Sem querer divergir, só para dizer que podia ter acrescentado no meu anterior post que '_culpável_' não é termo de uso muito frequente em português e dificilmente seria usado no contexto que o Mangato agora refere. Tenho também de concluir, pelo que diz, que '_culpado_' pode ser um falso amigo. Nós nunca chamaríamos '_culpado_' ao '_culpado_' espanhol (no sentido de acusado, réu), porque como para nós '_culpado_' é quem tem a culpa, isso então significaria que a pessoa estaria a ser condenada ainda antes de ter terminado o julgamento.
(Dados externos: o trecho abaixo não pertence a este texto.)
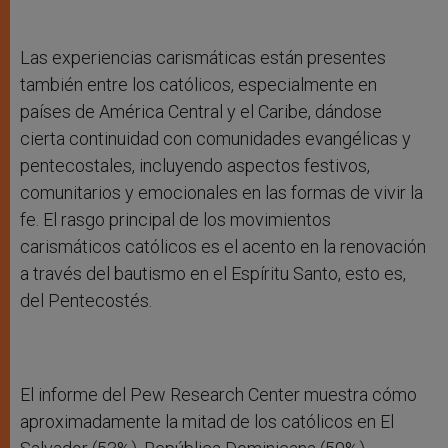
Las experiencias carismáticas están presentes
también entre los católicos, especialmente en
países de América Central y el Caribe, dándose
cierta continuidad con comunidades evangélicas y
pentecostales, incluyendo aspectos festivos,
comunitarios y emocionales en las formas de vivir la
fe. El rasgo principal de los movimientos
carismáticos católicos es el acento en la renovación
a través del bautismo en el Espíritu Santo, esto es,
del Pentecostés.
El informe del Pew Research Center muestra cómo
aproximadamente la mitad de los católicos en El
Mesmo na linguagem corrente não usariamos esse termo. '_Acusado_' sim ou, quando muito, '_inculpado_' ou '_incriminado_', mas nesse caso a frase teria de ser construida de forma diferente (_F..., que foi inculpado/acusado de/por..._) já que os particípios _incriminado_ e _inculpado_ raramente são substantivados. Além, claro, de '_réu_' ou '_arguido_' no domínio da terminologia técnica do direito processual civil ou penal, respectivamente.

Talvez dando alguns exemplos a coisa fique mais clara:

_'F... é doido: Não é culpável do que aconteceu_' (não lhe pode ser atribuída a culpa, os doidos não são incrimináveis)
_'F... é doido: Não é culpado do que aconteceu_' (não tem a culpa, os doidos não sabem o que fazem)

_'F... teve uma atitude culpável por ter seduzido C...._' (teve uma atitude que lhe pode ser censurada, cuja culpa lhe pode ser atribuida)
_'F... foi culpado de ter seduzido C...._' (a culpa, a responsabilidade, foi sua)

Evidentemente, no exemplo do Mangato, é '_culpado_' que cabe:_ F... declarou-se culpado perante a polícia._ Mas, se em vez de assumir a culpa, a negasse, então poderia dizer, suponhamos que num caso dum acidente de viação: _'Não sou culpado_' (não tenho a culpa, não fui eu quem bateu ou fui mas não violei nenhuma regra do trânsito) ou _'Não sou culpável pelo acidente_' (não me podem acusar disso, fui eu quem bati mas havia óleo no estrada e não consegui parar, ou outra treta parecida com essa). Claro que, como é bom de ver, nesta última situação e na vida real tanto poderia dizer '_culpável_' como '_culpado_', tudo dependendo da perspectiva e da intenção do falante, mas, para efeitos de exemplo, acho que por agora serve. 

P.S. Parece que no galego a distinção também existe, Mangato. Pelo menos nesta página com que dei: http://www.galizalivre.org/index.php?option=com_content&task=view&id=2021&Itemid=2


----------